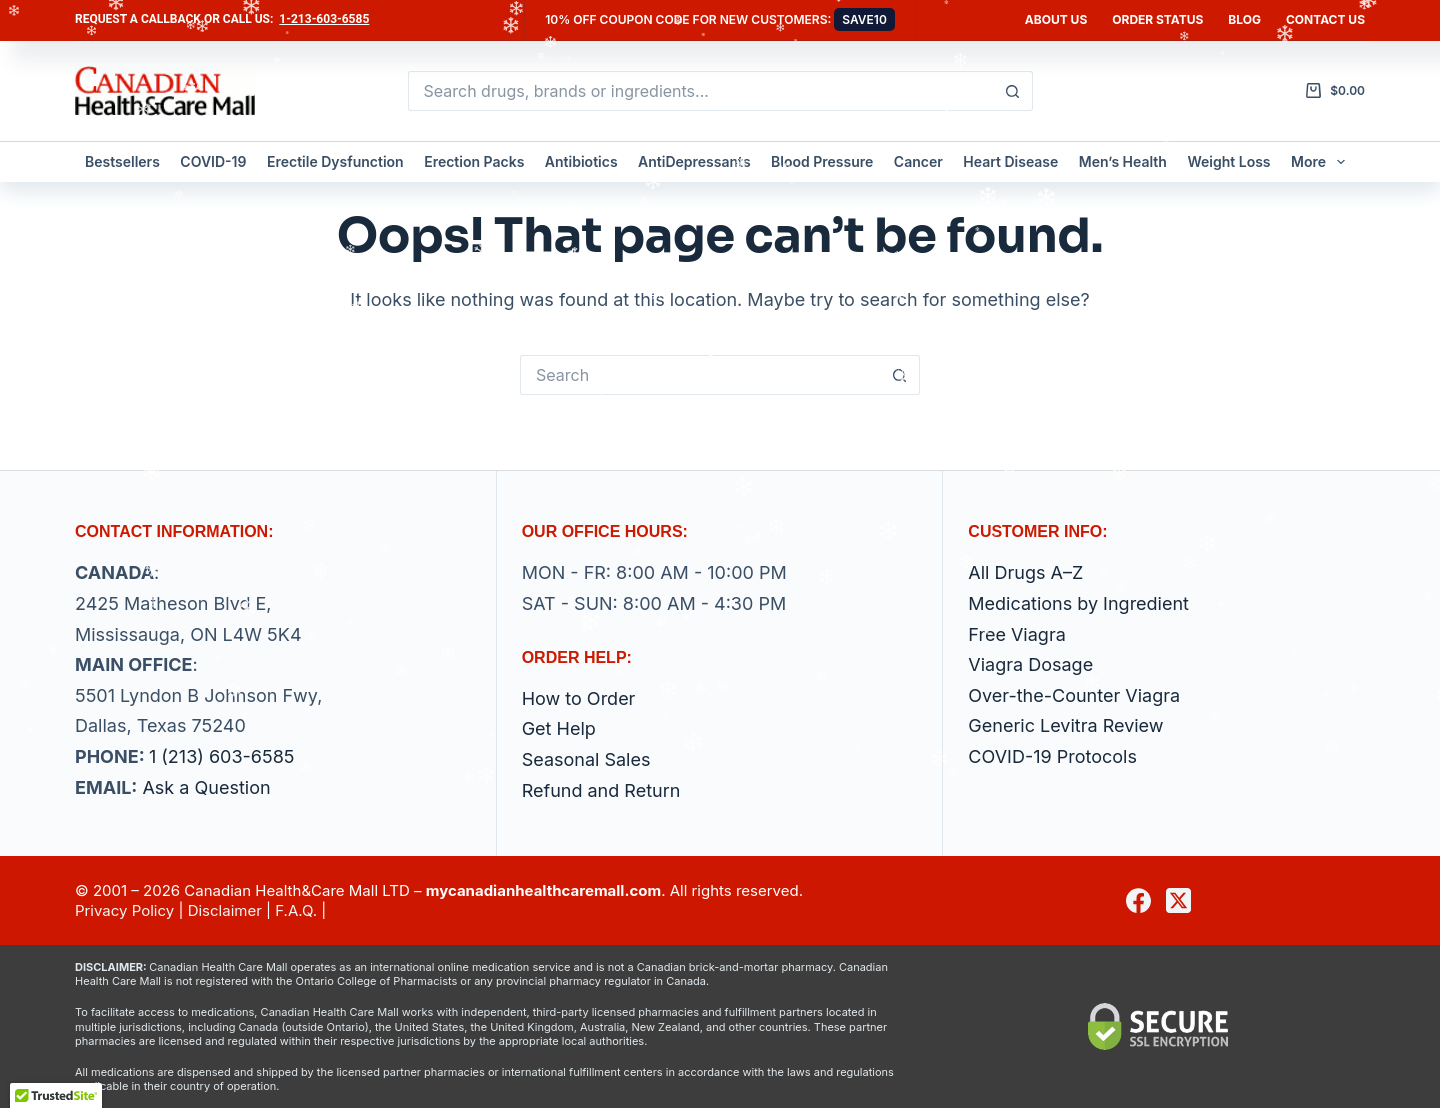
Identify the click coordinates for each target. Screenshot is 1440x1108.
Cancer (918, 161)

....

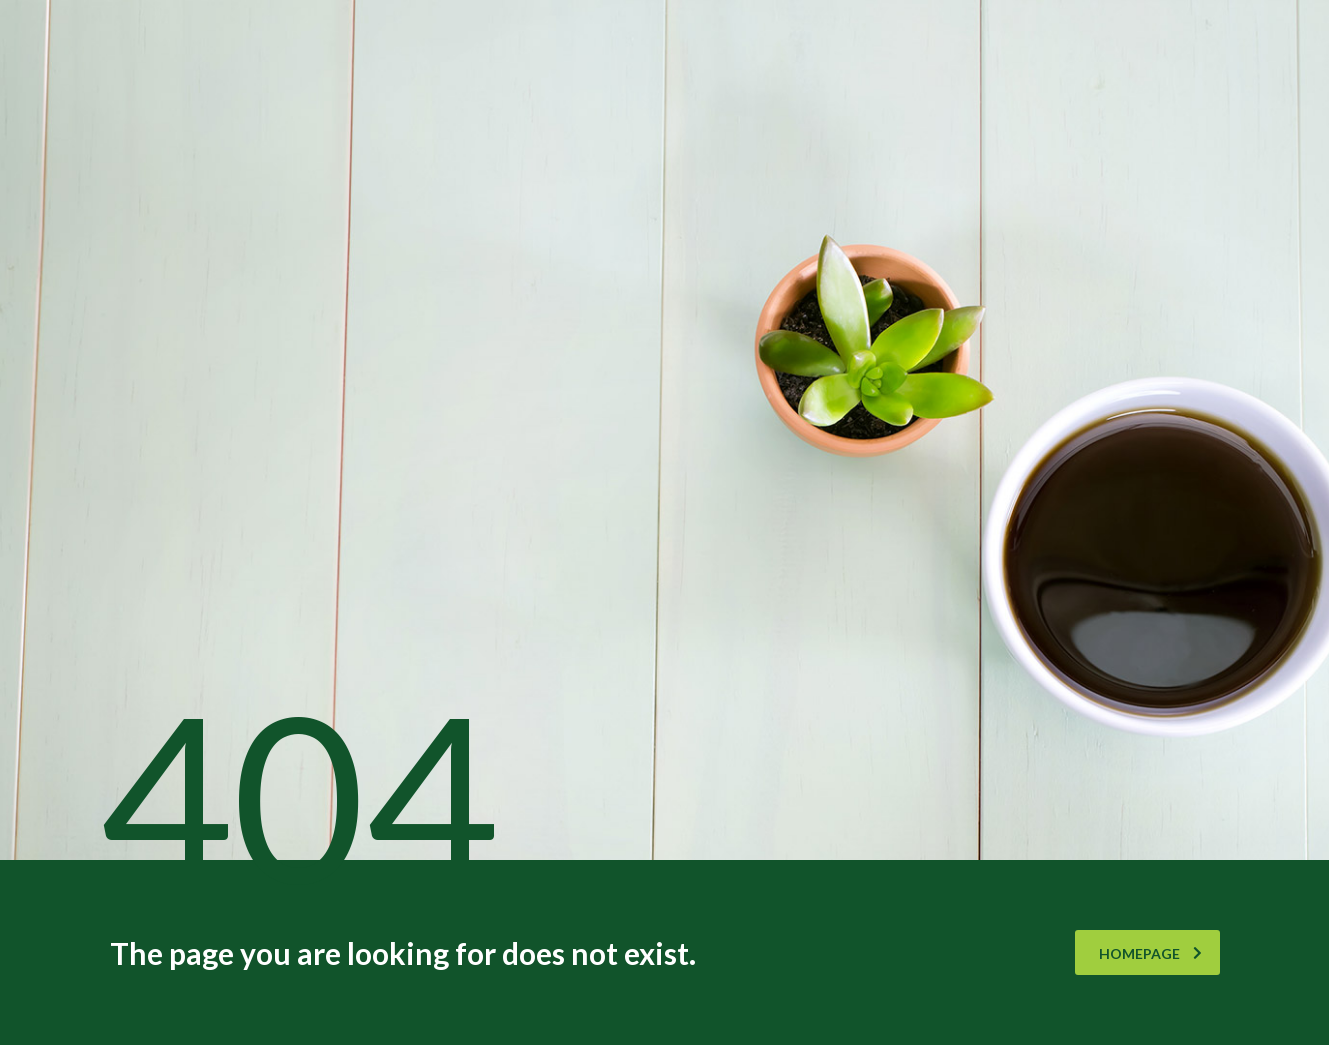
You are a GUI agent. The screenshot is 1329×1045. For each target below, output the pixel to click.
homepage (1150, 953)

....

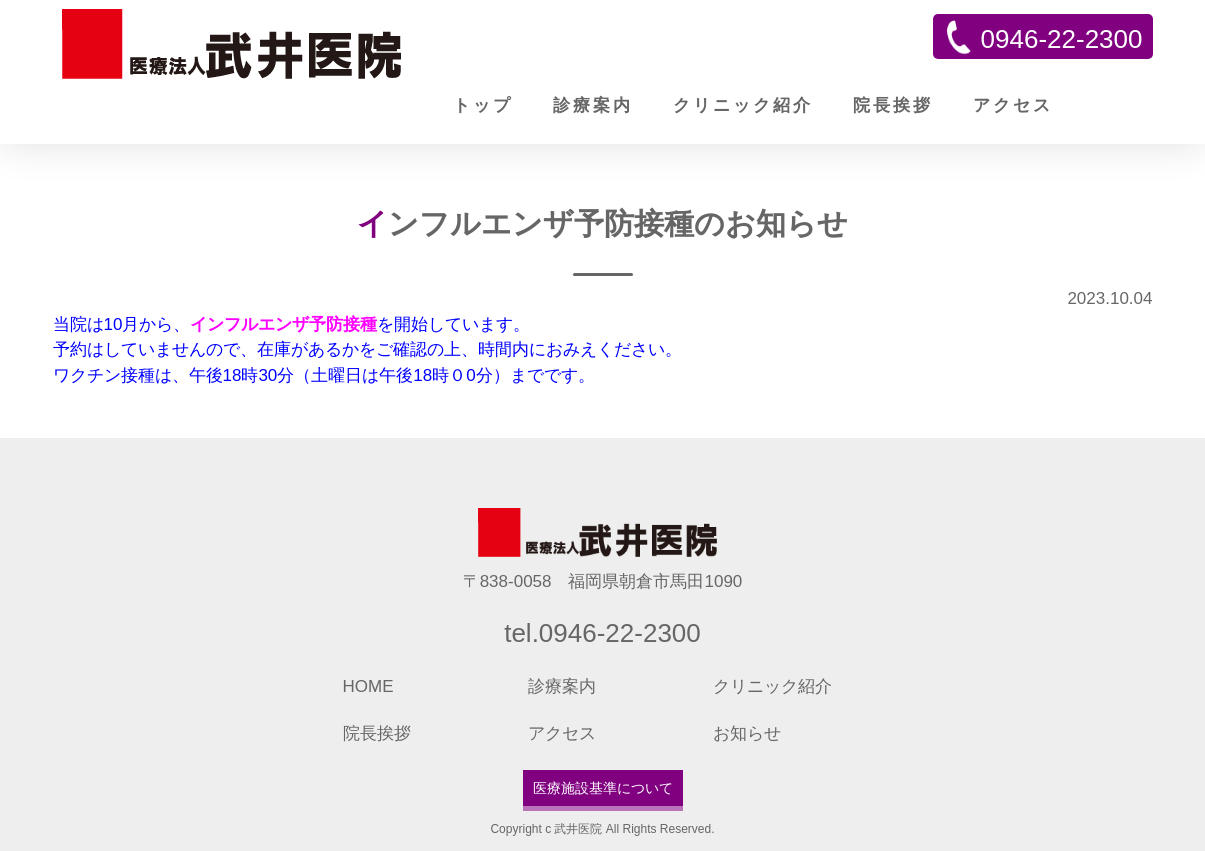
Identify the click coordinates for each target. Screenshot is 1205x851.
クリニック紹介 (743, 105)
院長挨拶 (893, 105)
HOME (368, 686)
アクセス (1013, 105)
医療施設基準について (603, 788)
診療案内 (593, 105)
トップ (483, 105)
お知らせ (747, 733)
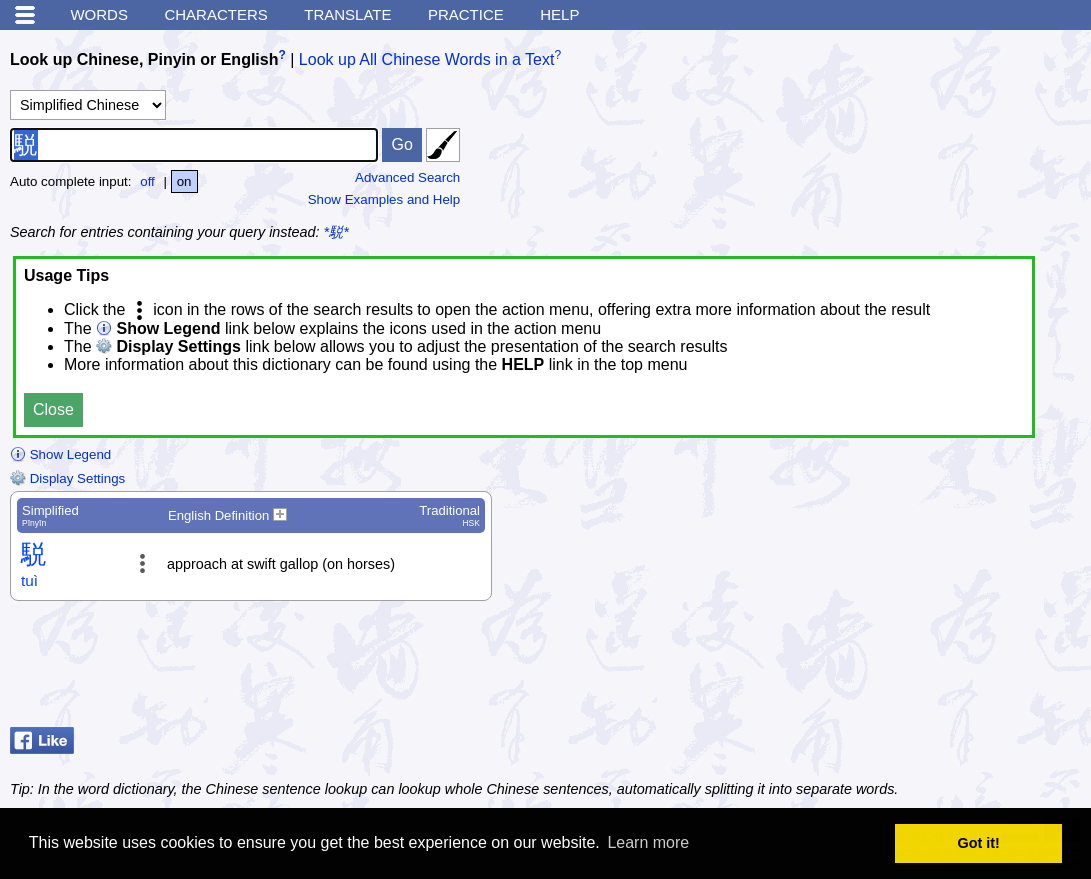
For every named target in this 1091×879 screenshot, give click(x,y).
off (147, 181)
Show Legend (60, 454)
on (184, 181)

....

_Exercise aim_: Select and copy every line of the listing with the word "each".

_Output_:
Identify the click coordinates for each target. Screenshot is 1440x1108.
You are a GUI agent. The screenshot is 1329×1045. For each target below, output the pixel to click.
Identify the click coordinates for each target. Screenshot is 1205x851.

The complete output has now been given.